What this calculator does
This tool computes the percentile point (quantile) of a lognormal distribution. Given a cumulative probability and the distribution's parameters, it returns the value x at which the lognormal cumulative distribution function (CDF) reaches that probability. It is the inverse CDF, sometimes called the quantile function. The lognormal distribution is widely used for quantities that are positive and right-skewed, such as incomes, particle sizes, stock prices, reliability lifetimes and biological concentrations. This is a universal mathematical tool and applies identically everywhere.
How to use it
Choose whether your probability is a lower-tail value P(X ≤ x) or an upper-tail value P(X > x). Enter the probability (strictly between 0 and 1). Then enter the two parameters of the underlying normal distribution of ln(X): the location parameter mu (the mean of ln X) and the scale parameter sigma (the standard deviation of ln X, which must be positive). Press calculate to get the percentile point x.
The formula explained
A variable X is lognormal when ln(X) follows a normal distribution with mean mu and standard deviation sigma. Its lower CDF is \( P(x) = \Phi\!\left( \frac{\ln x - \mu}{\sigma} \right) \), where \( \Phi \) is the standard normal CDF. Inverting gives $$ x = \exp\!\left( \mu + \sigma \cdot \Phi^{-1}(p) \right) $$ If you supply an upper-tail probability Q, we first convert it with \( p = 1 - Q \). The standard normal quantile \( \Phi^{-1} \) is evaluated with Acklam's rational approximation, accurate to about 1e-9. Note that mu and sigma describe ln X, not X itself; the mean of X is \( \exp(\mu + \sigma^{2}/2) \).
Worked example
Take lower mode, probability = 0.975, mu = 0, sigma = 1. Then \( p = 0.975 \) and \( \Phi^{-1}(0.975) = 1.959964 \) (the classic 1.96 critical value). So $$ x = \exp(0 + 1 \times 1.959964) = 7.0994 $$ The 97.5th percentile of the standard lognormal is about 7.099.
FAQ
What if I use upper mode? Entering Q = 0.025 in upper mode gives \( p = 1 - 0.025 = 0.975 \) and the same \( x \approx 7.099 \) as the example above.

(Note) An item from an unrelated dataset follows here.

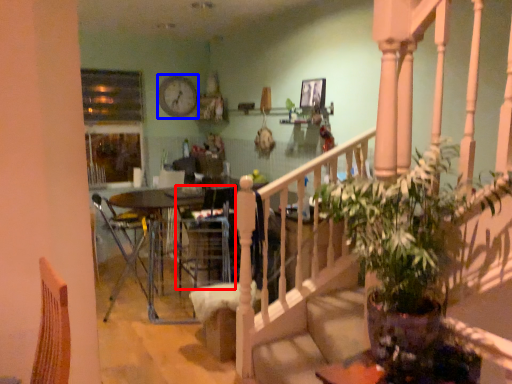 Question: Which object is closer to the camera taking this photo, armchair (highlighted by a red box) or clock (highlighted by a blue box)?

Choices:
 (A) armchair
 (B) clock

Answer: (A) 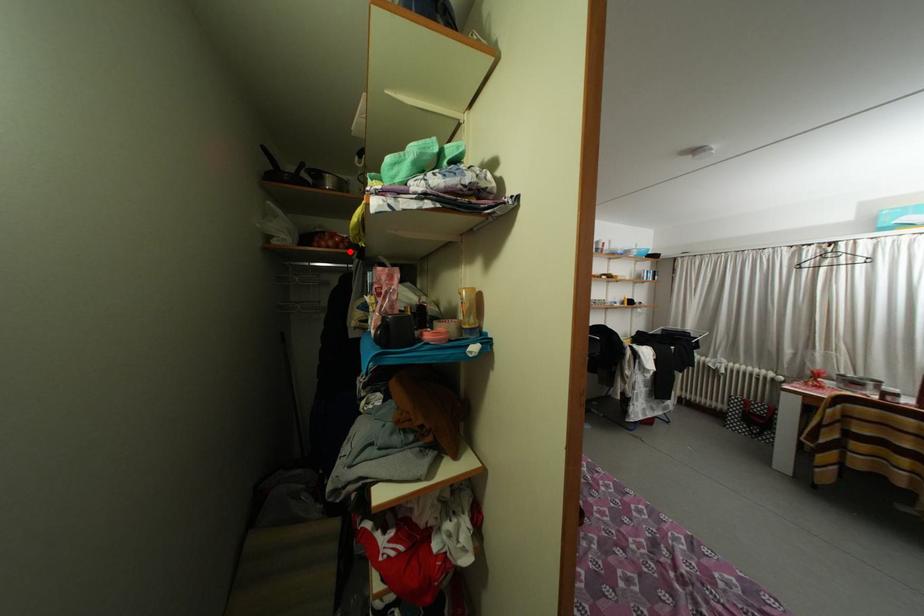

What is the median? For \( p = 0.5 \), \( \Phi^{-1}(0.5) = 0 \), so \( x = \exp(\mu) \). The median of a lognormal distribution is \( \exp(\mu) \) regardless of sigma.
Why must 0 < p < 1? As p approaches 0 the percentile approaches 0, and as p approaches 1 it diverges to infinity, so endpoints are rejected. The result is always positive because it is an exponential.